Os genes são regulados a partir de reações à informação do meio ambiente. Apenas cerca de 1% das doenças são hereditárias, determinadas exclusivamente por um componente genético. E mesmo assim, o efeito é limitado. Somente cerca de 10% dos casos de câncer de mama e colorretal são de origem hereditária. Ainda assim, apresentar uma mutação nos genes BRCA 1 ou 2, por exemplo, não é certeza de câncer de mama. A maioria das doenças está relacionada às interações do nosso corpo com o mundo a nossa volta.
4) Coisas boas ajudam?
Sim. Bons hábitos, levar a vida de forma positiva realmente ajuda.
5) E o estresse?
O estresse de qualquer tipo ao longo da vida é fator de doença. Isso inclui alimentação e maus hábitos. Hoje vemos pessoas jovens com tipos de câncer que antes só surgiam após a meia-idade. O fumo e a má alimentação têm um peso negativo imenso sobre a regulação dos genes. Já o exercício promove grande impacto positivo.
6) E o papel da genética?
Claro que ela tem peso. Mas não é determinante para a imensa maioria das doenças e também para a forma como envelhecemos. Gêmeos univitelinos compartilham o genoma, mas expressam cargas genéticas diferentes e envelhecem de forma distinta, porque os genes são regulados e respondem aos estímulos que recebemos ao longo da vida.
7) E quando começa a influência sobre o genoma?

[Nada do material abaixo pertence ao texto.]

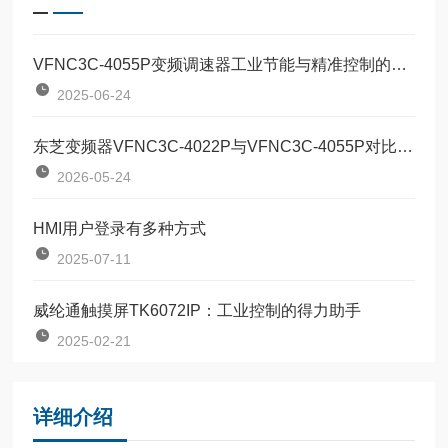
VFNC3C-4055P变频调速器工业节能与精准控制的革新产品
2025-06-24
东芝变频器VFNC3C-4022P与VFNC3C-4055P对比：两款定位器该如何按需选型？
2026-05-24
HMI用户登录有多种方式
2025-07-11
威纶通触摸屏TK6072IP：工业控制的得力助手
2025-02-21
详细介绍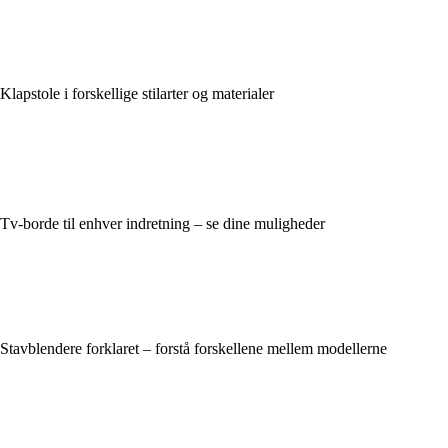
Klapstole i forskellige stilarter og materialer
Tv-borde til enhver indretning – se dine muligheder
Stavblendere forklaret – forstå forskellene mellem modellerne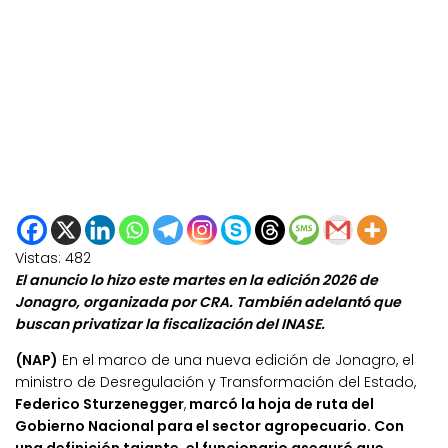
Vistas:
482
El anuncio lo hizo este martes en la edición 2026 de
Jonagro, organizada por CRA. También adelantó que
buscan privatizar la fiscalización del INASE.
(NAP)
En el marco de una nueva edición de Jonagro, el
ministro de Desregulación y Transformación del Estado,
Federico Sturzenegger
,
marcó la hoja de ruta del
Gobierno Nacional para el sector agropecuario. Con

Nascemos com uma herança genética, mas ela vai sendo moldada por fatores externos desde a gestação. Quando ocorre a fecundação, a carga genética transmitida pelo pai e a mãe pode ser boa ou ruim, dependendo das experiências deles. Porém, o corpo tem um mecanismo de reset, de limpeza epigenética, que apaga essa carga epigenética. Isso acontece para que uma nova vida possa começar e trilhar seu próprio caminho. Talvez uma pessoa mais saudável ou mais feliz.
8) Todas as marcas que herdamos são apagadas?
Não. Existem marcas muito fortes deixadas por acontecimentos dramáticos, como guerras, fome, desastres, a pandemia, que não só não são apagadas em algumas pessoas, quanto ainda poderiam ser transmitidas, de alguma forma, para as gerações seguintes. Há estudos que sugerem isso.
9) Que tipo de estudo?
Por exemplo, sobre o Holocausto, que é muito bem documentado. Em Israel há estudos com três gerações de sobreviventes e seus descendentes. E essas pesquisas detectaram uma frequência significativa de, por exemplo, distúrbios metabólicos nos filhos e netos de sobreviventes dos campos de concentração nazistas. Também de distúrbios psicológicos, como claustrofobia. Estudos na Holanda, com descendentes das pessoas que sofreram com a fome na infância causada pelos bloqueios de alimentos na Segunda Guerra, tiveram resultado semelhante. É perturbador. Eu mesmo descendo de sobreviventes do Holocausto.
10) Como essas marcas genéticas funcionam?
O cerne é um mecanismo genético chamado metilação. Em linhas gerais, a metilação é a sintonia fina, que regula onde, quando, a velocidade e a intensidade com que um gene se expressa.
11) E como a epigenética entra nisso?
A epigenética não se baseia no estudo do genoma em si. Mas sim na forma como os genes se comportam. Temos muito mais características do que genes e a metilação é fundamental para isso. A visão clássica de que um gene é a receita de uma proteína é apenas um modelo teórico muito simplificado. A vida real se expressa de forma complexa e a metilação é o agente dessa diversidade. É ela que faz que genes importantes para o coração se expressem nele e não em outras partes do corpo, por exemplo.